Print, exactly as they appear in the listing below, the lines from the line with "pyautogui.click(x=<x>, y=<y>)" to the line with "Image resolution: width=486", with both end lines kept.

================================

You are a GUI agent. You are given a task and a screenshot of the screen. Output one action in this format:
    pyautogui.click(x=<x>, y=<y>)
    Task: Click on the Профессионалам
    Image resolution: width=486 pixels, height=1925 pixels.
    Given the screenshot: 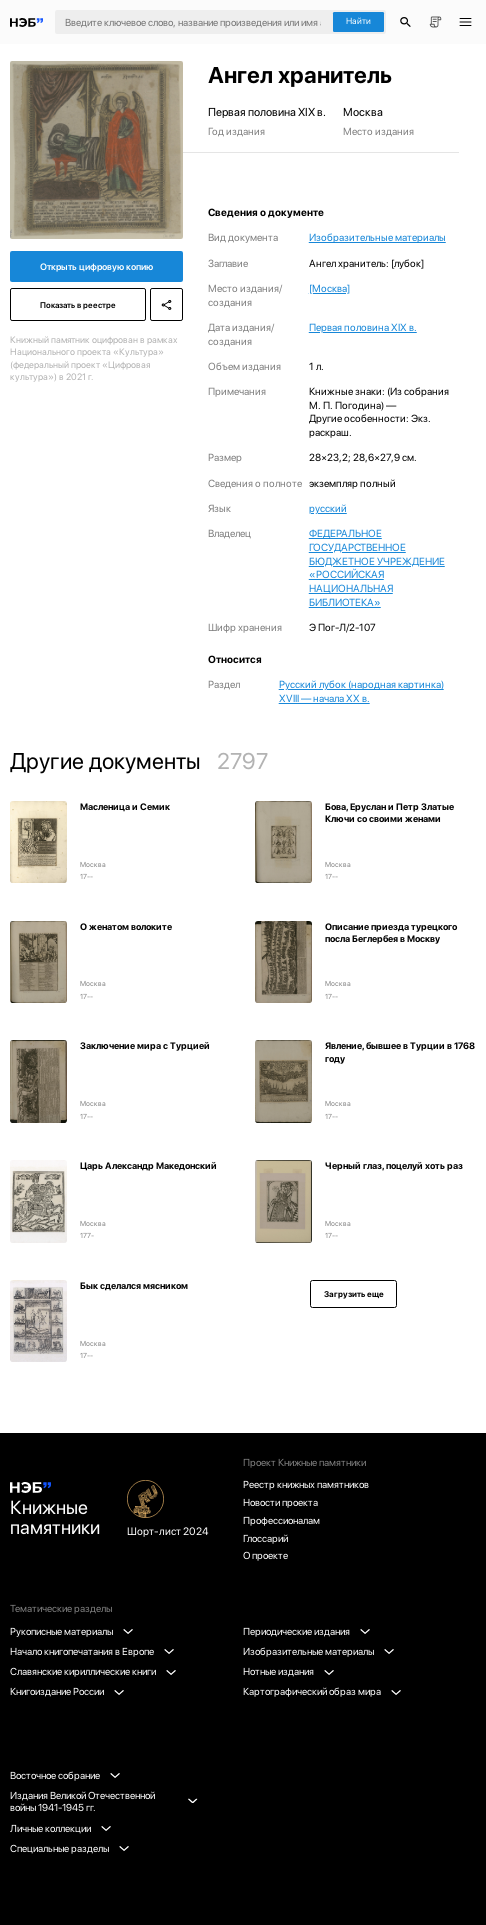 What is the action you would take?
    pyautogui.click(x=281, y=1520)
    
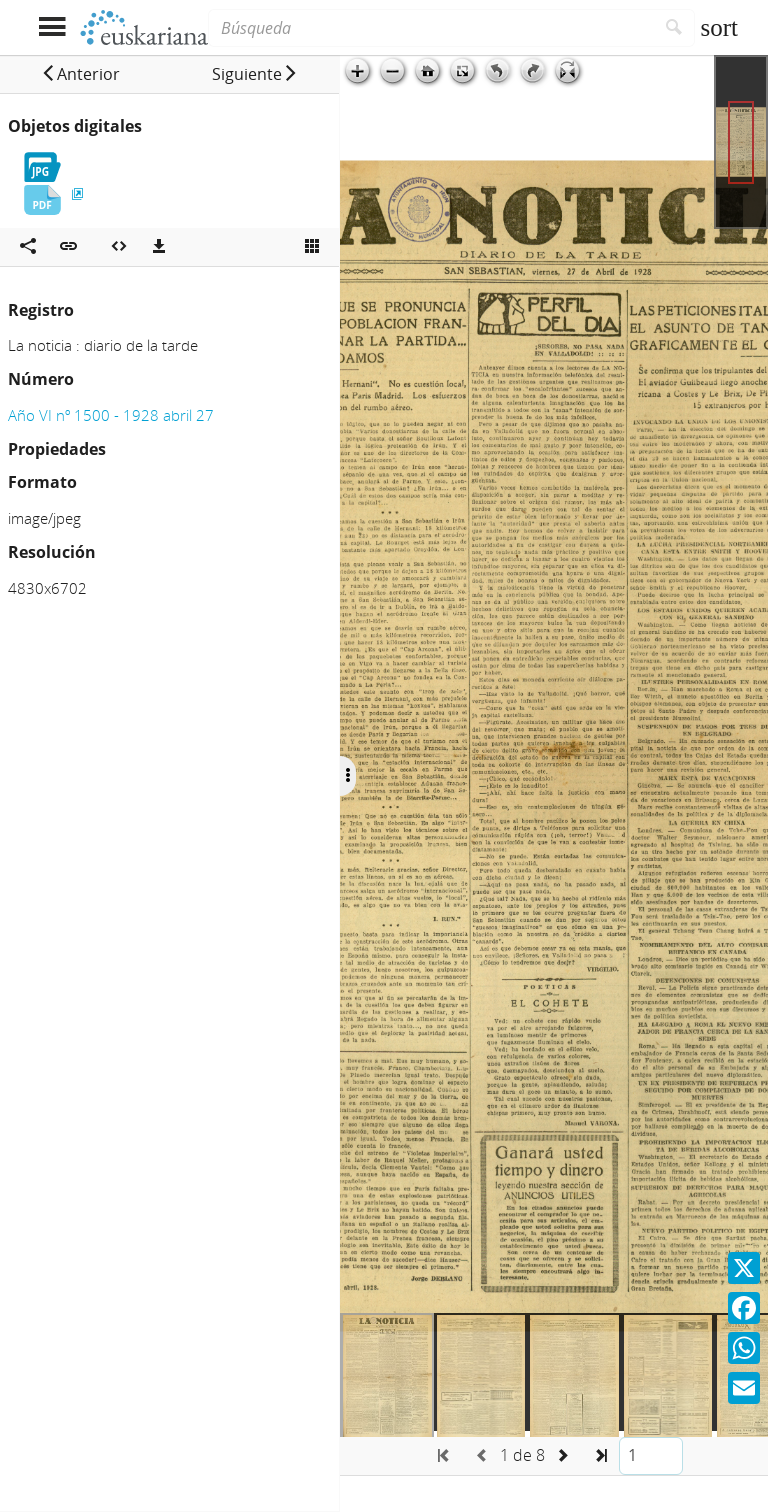  Describe the element at coordinates (348, 776) in the screenshot. I see `[Ocultar/Mostrar opciones]` at that location.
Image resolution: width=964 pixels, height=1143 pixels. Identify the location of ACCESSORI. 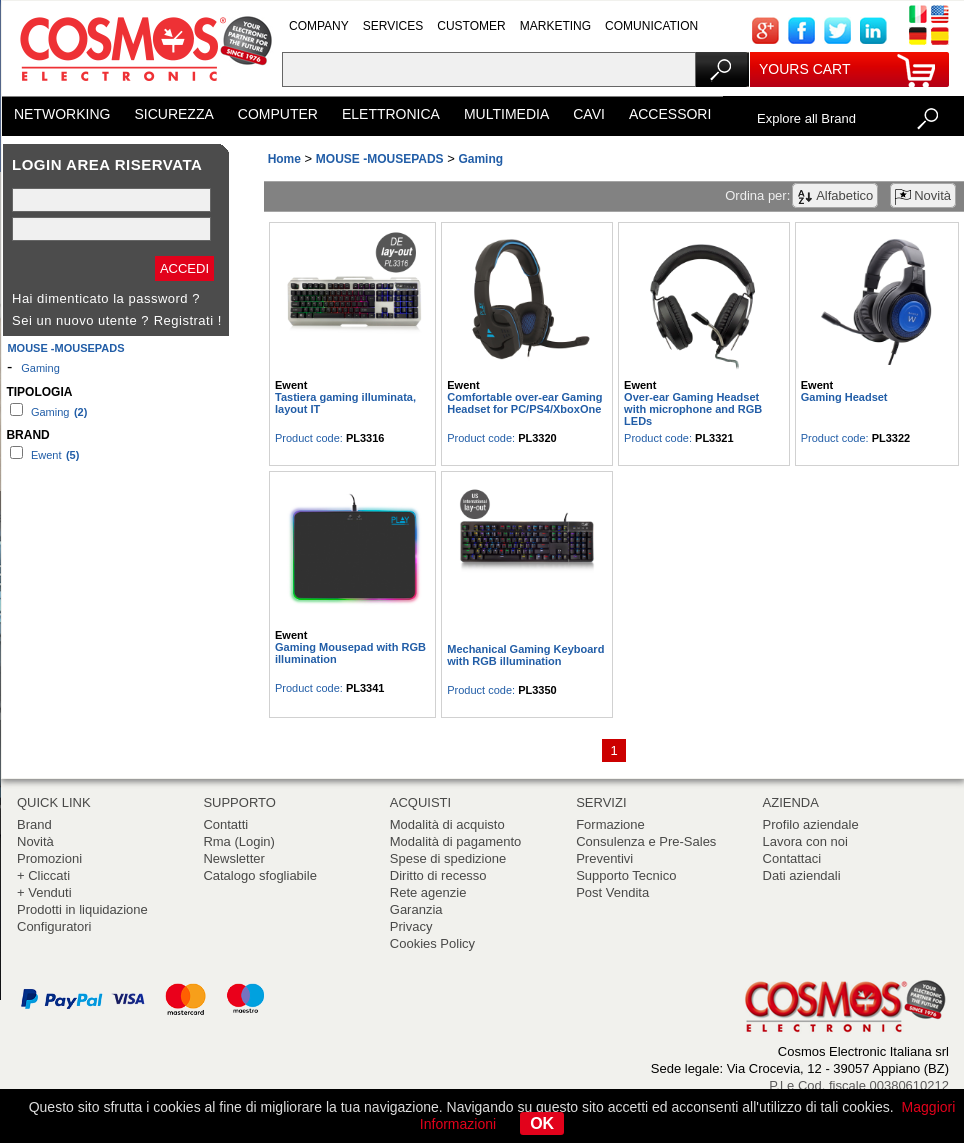
(670, 114).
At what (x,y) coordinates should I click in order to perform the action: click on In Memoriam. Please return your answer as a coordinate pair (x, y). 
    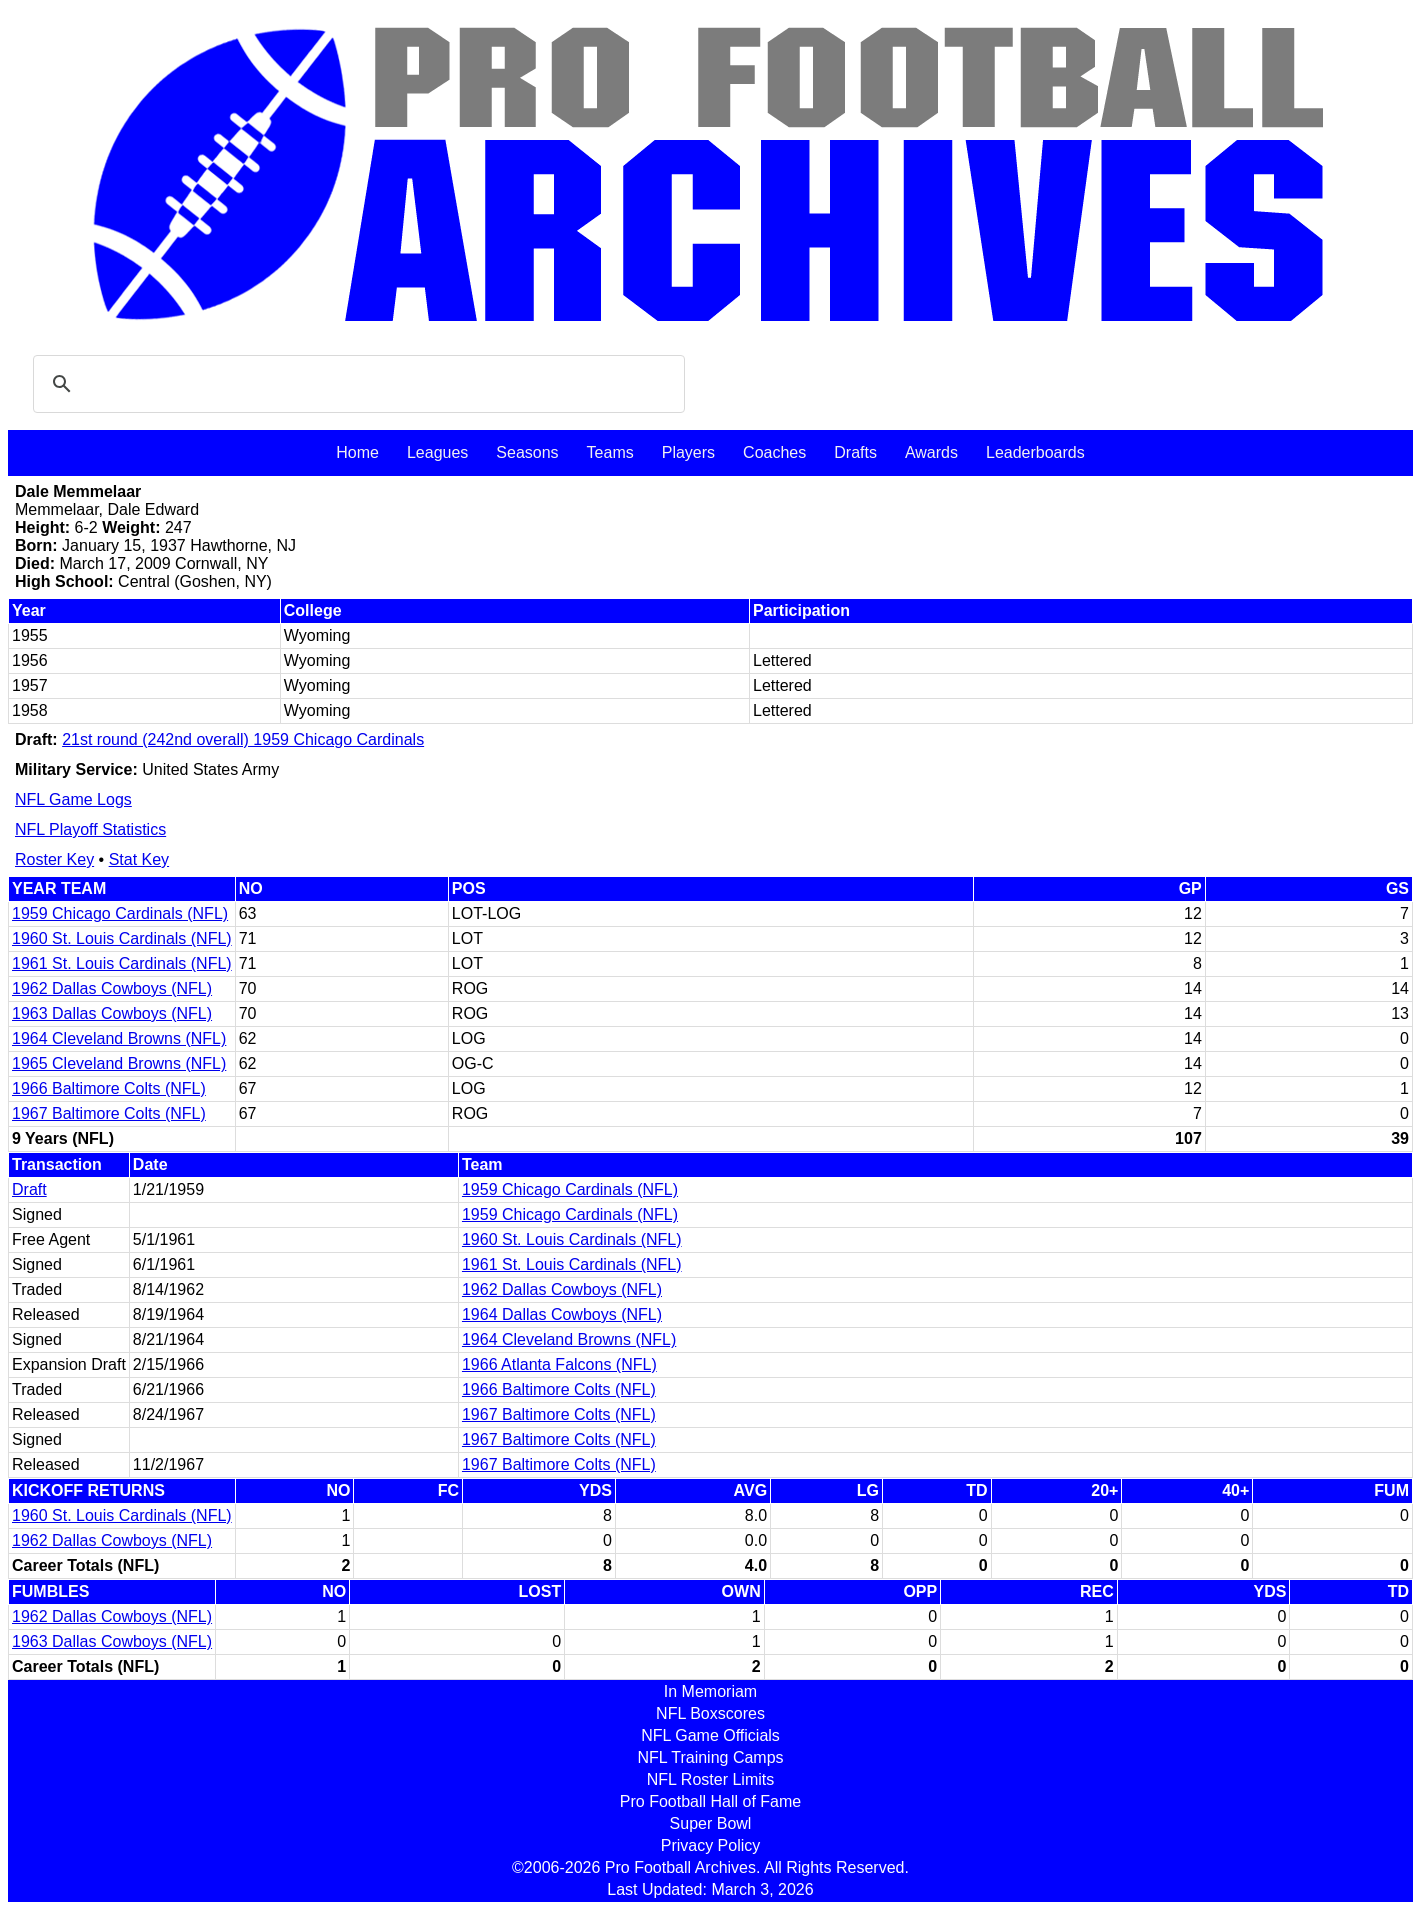
    Looking at the image, I should click on (710, 1691).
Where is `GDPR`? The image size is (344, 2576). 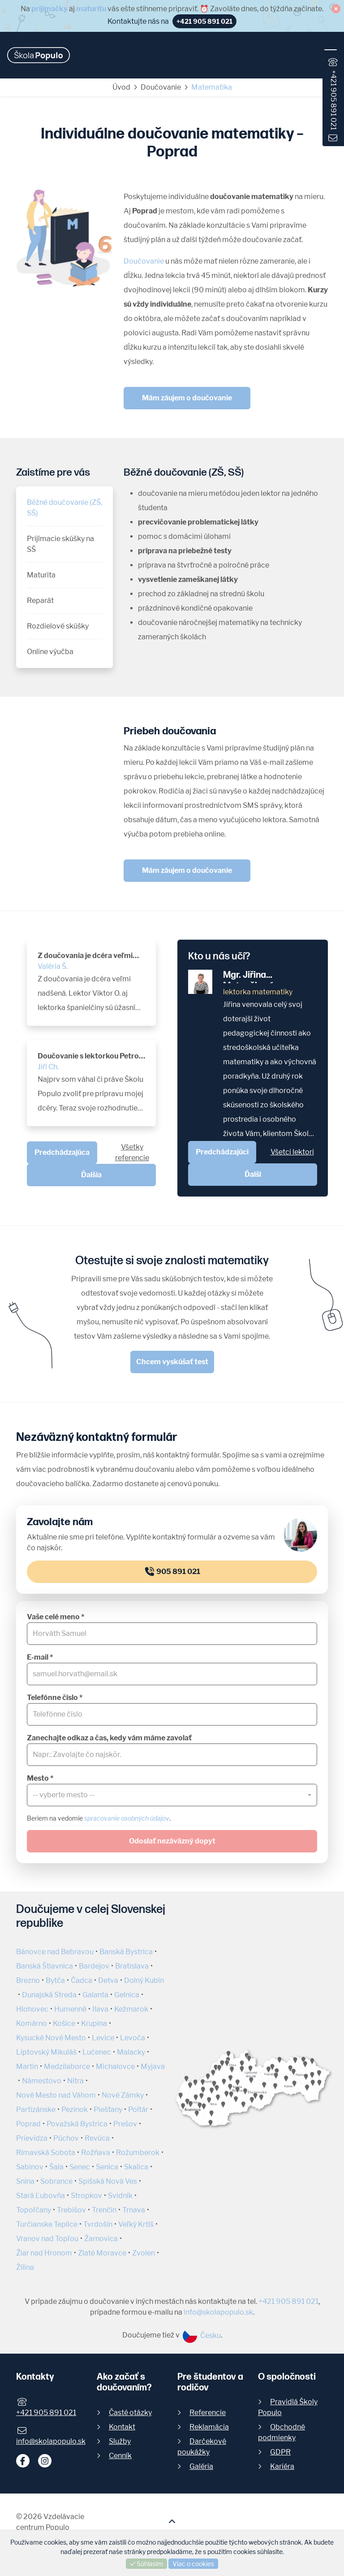 GDPR is located at coordinates (280, 2452).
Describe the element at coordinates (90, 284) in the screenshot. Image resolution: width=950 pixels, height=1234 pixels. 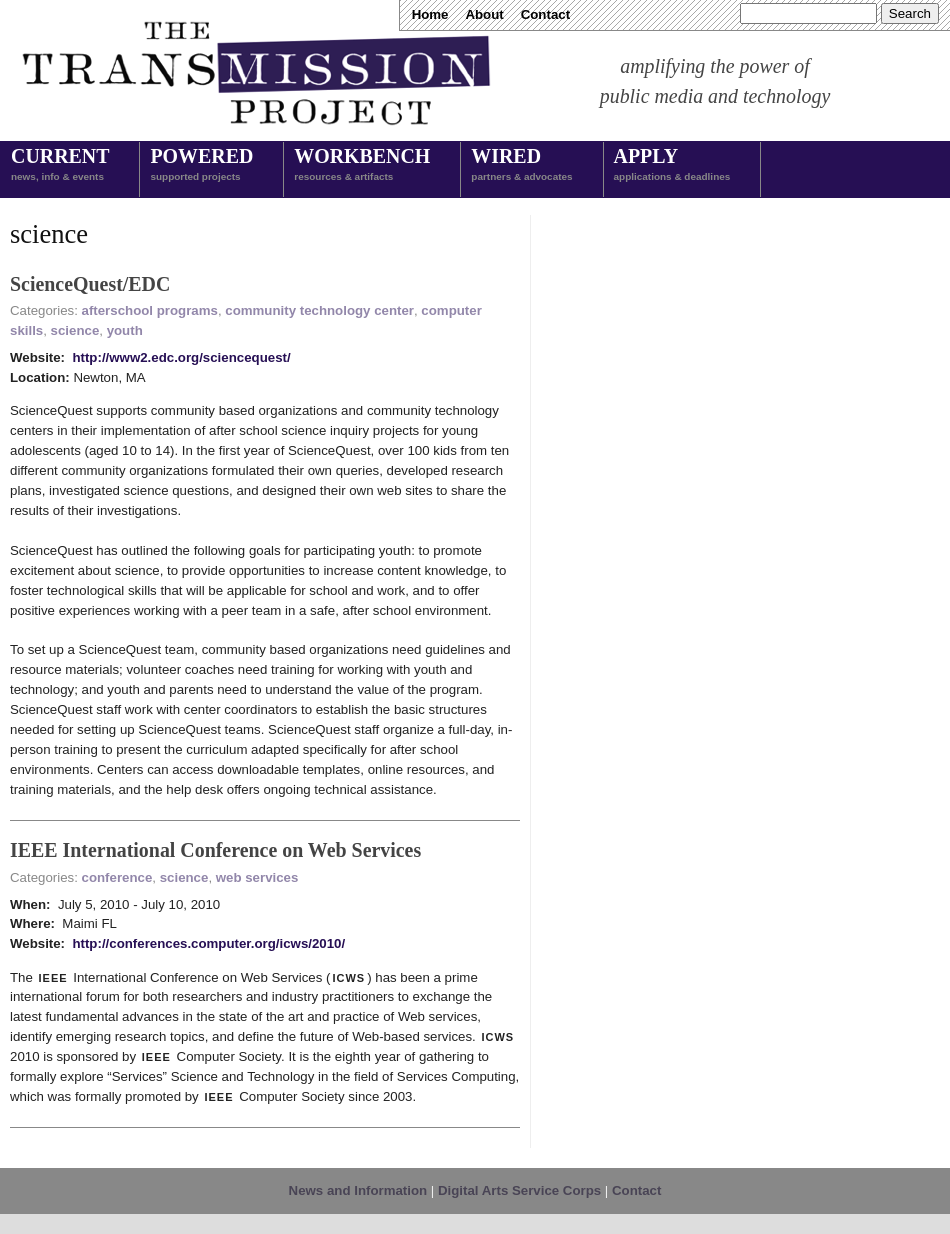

================================

WRITTEN SOLUTION:
    pyautogui.click(x=<x>, y=<y>)
    Task: Click on the Профессионалам
    Image resolution: width=486 pixels, height=1925 pixels.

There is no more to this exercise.